The genetic differentiation index (Fst), an essential gauge of genetic differentiation among populations, is crucial to understand genetic relationships. 0 < Fst < 0.05, 0.05 < Fst < 0.15, 0.15 < Fst < 0.25, and Fst > 0.25 showed negligible, moderate, high, and strong genetic differentiation respectively61. In this study, HC and DY populations were medium differentiation (Fst = 0.060 > 0.05), which might be related to the geographical location of the two groups. Huanghua and Dongying were located at Bohai Bay and Laizhou Bay on both sides of the Yellow River estuary, respectively. The ecological environment, species distribution, and organic pollution in the Yellow River estuary led to the geographical differences between the two different sea areas62,63, which led to the differences in activity scope and habitat preference of P. trituberculatus, and ultimately resulted in high genetic differentiation between the HC and DY populations.

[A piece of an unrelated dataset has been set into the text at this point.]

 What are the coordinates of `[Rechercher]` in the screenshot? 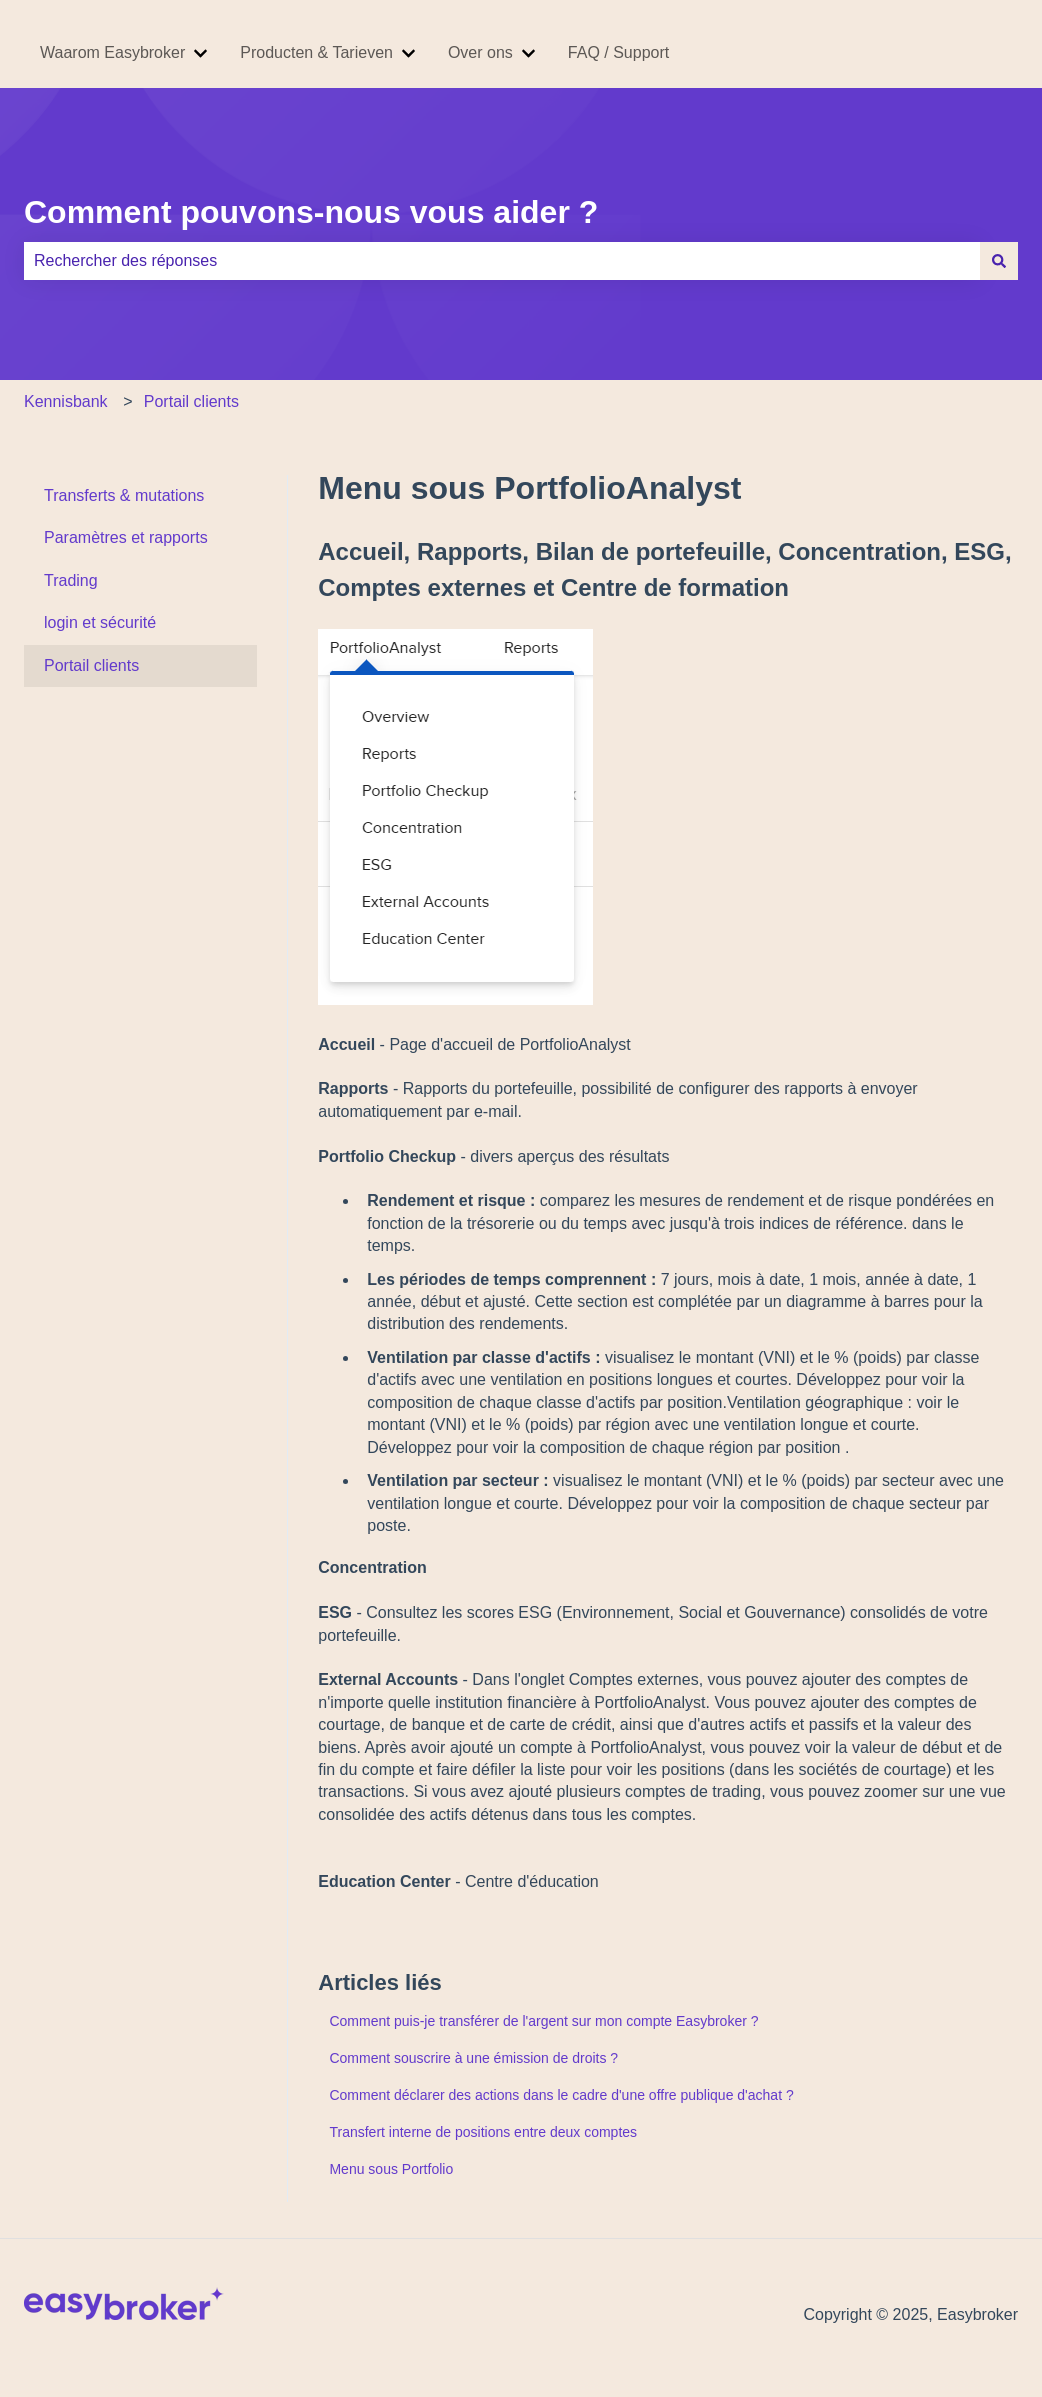 It's located at (999, 261).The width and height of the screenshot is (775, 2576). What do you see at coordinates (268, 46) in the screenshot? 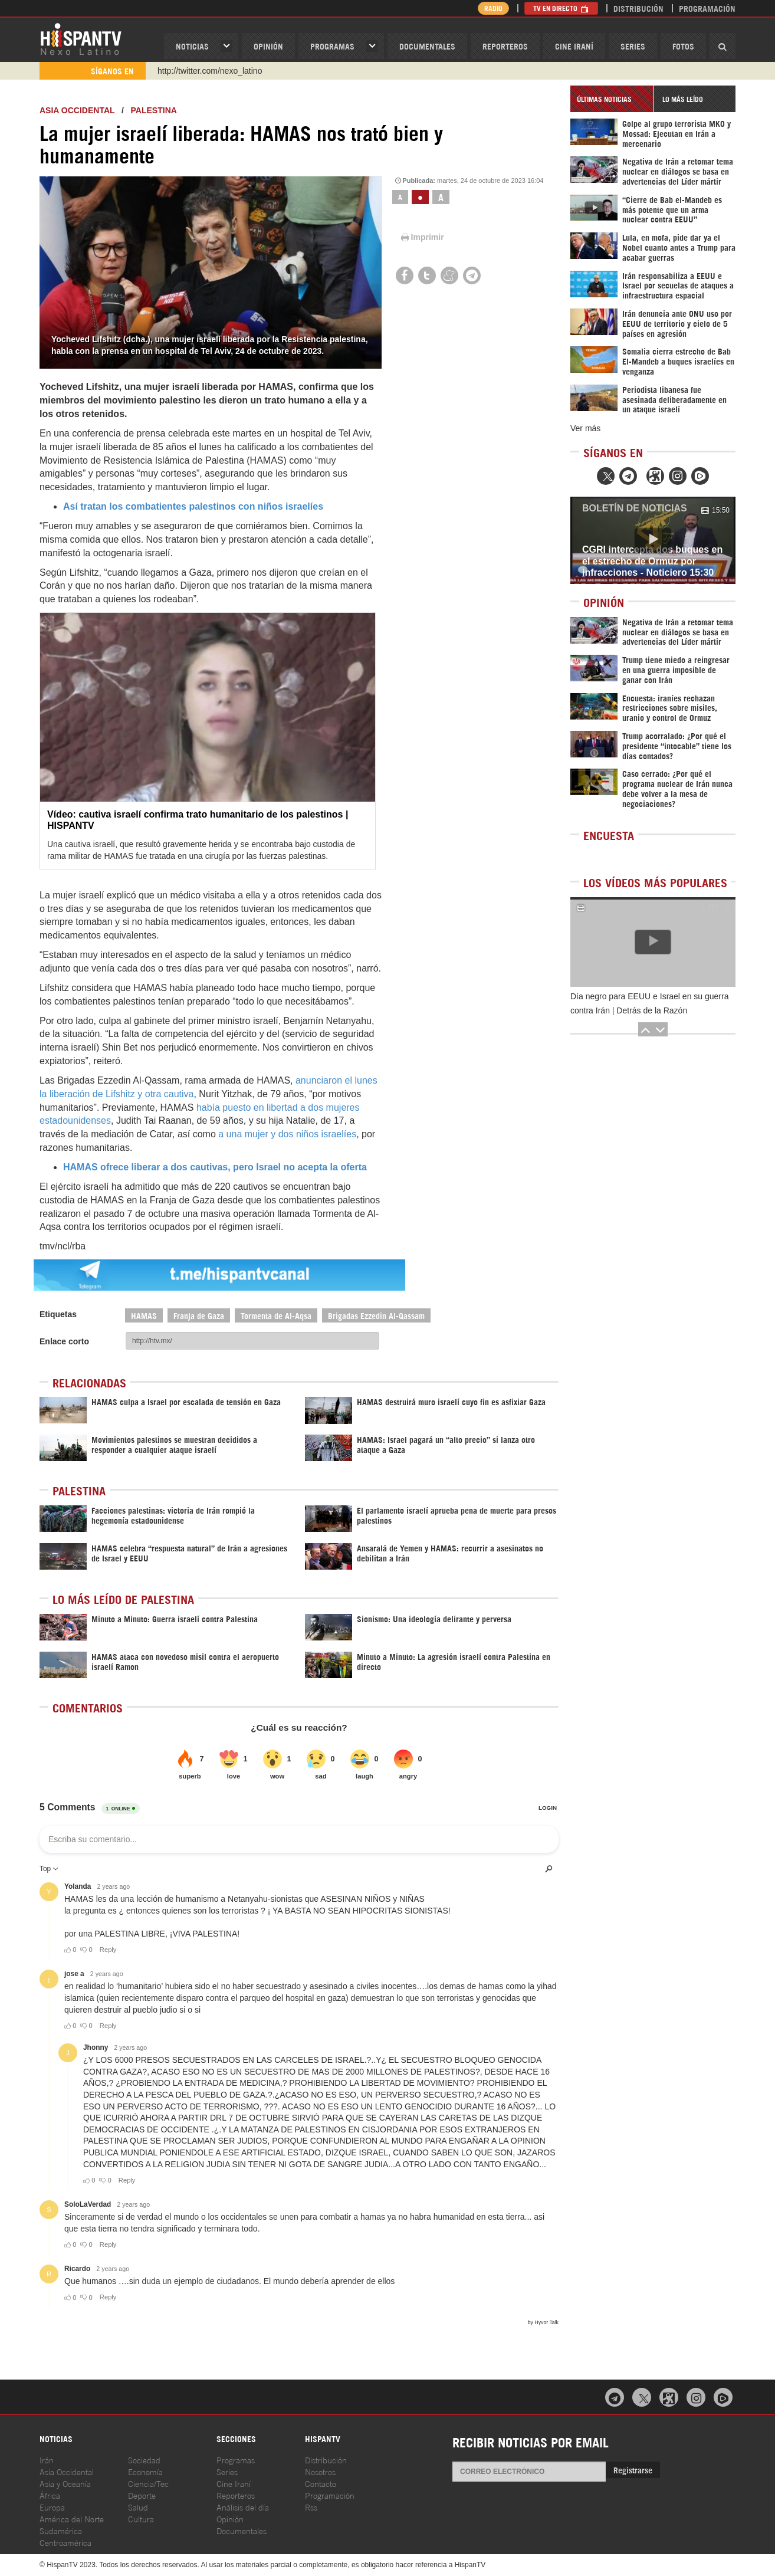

In addition, geographic isolation also leads to low gene exchange between cultivated and wild populations compared to wild populations in the open sea, which can be proven by the genetic differentiation index. The average value of Fst between the HC and wild populations was 0.031, and between wild populations was 0.017 (Table 5). Moreover, the average value of gene flow (Nm = 31.289), genetic distance (D = 0.08), and genetic identity (I = 0.924) also demonstrated low genetic differentiation and strong genetic admixture among the seven P. trituberculatus populations.
Conclusions
In summary, this study provided useful insights into the population structure of P. trituberculatus throughout the coastal areas of the Bohai Sea. Forty microsatellite loci revealed a low level of genetic diversity in the seven P. trituberculatus populations in the Bohai Sea. A low level of genetic differentiation and frequent gene flow among these seven populations were revealed, suggesting high genetic connectivity. The structure analysis illustrated four subpopulations, but the clustering pattern was not related to geographical location. To increase the genetic diversity of P. trituberculatus, practical and effective protective measures are expected to be taken to prevent the degeneration of germplasm resources. This study also provides a theoretical basis for selecting parents from different geographical populations during the artificial breeding programs.